Problem to work on — Each line in the data must be reproduced as written, except for any picture.

Material supplied —
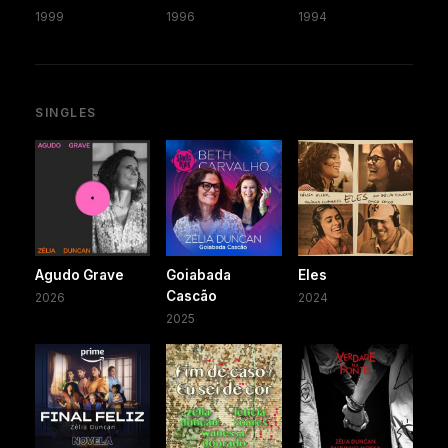
1999
1996
1994
SINGLES
Agudo Grave
Goiabada
Eles
Cascão
2026
2024
2025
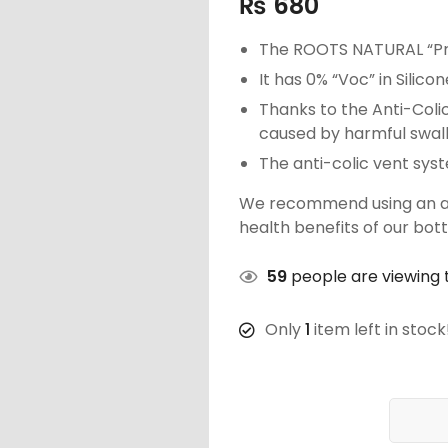
₨
680
The ROOTS NATURAL “Pre
It has 0% “Voc” in Silico
Thanks to the Anti-Colic
caused by harmful swallo
The anti-colic vent sys
We recommend using an ant
health benefits of our bott
59
people are viewing t
Only
1
item left in stock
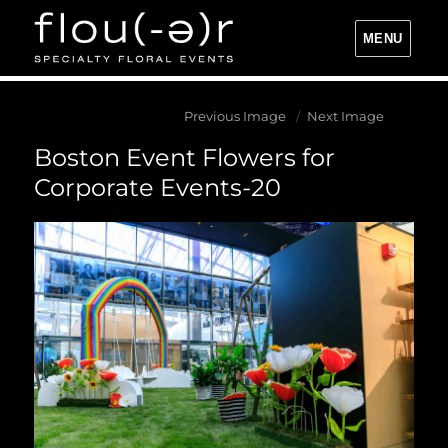
MENU
Flou(-e)r Specialty Floral Events
Previous Image
Next Image
Boston Event Flowers for
Corporate Events-20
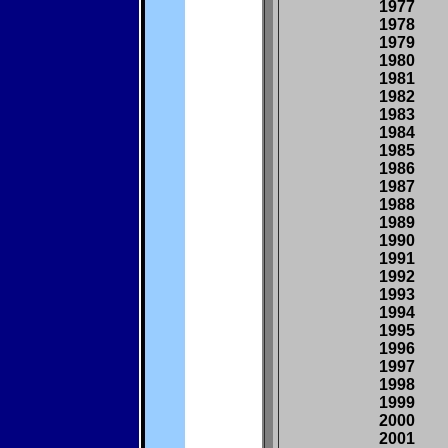
1977
1978
1979
1980
1981
1982
1983
1984
1985
1986
1987
1988
1989
1990
1991
1992
1993
1994
1995
1996
1997
1998
1999
2000
2001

Completed task —
1999
1996
1994
SINGLES
Agudo Grave
Goiabada
Eles
Cascão
2026
2024
2025
₨
680
The ROOTS NATURAL “Pre
It has 0% “Voc” in Silico
Thanks to the Anti-Colic
caused by harmful swallo
The anti-colic vent sys
We recommend using an ant
health benefits of our bott
59
people are viewing t
Only
1
item left in stock
MENU
Flou(-e)r Specialty Floral Events
Previous Image
Next Image
Boston Event Flowers for
Corporate Events-20
1977
1978
1979
1980
1981
1982
1983
1984
1985
1986
1987
1988
1989
1990
1991
1992
1993
1994
1995
1996
1997
1998
1999
2000
2001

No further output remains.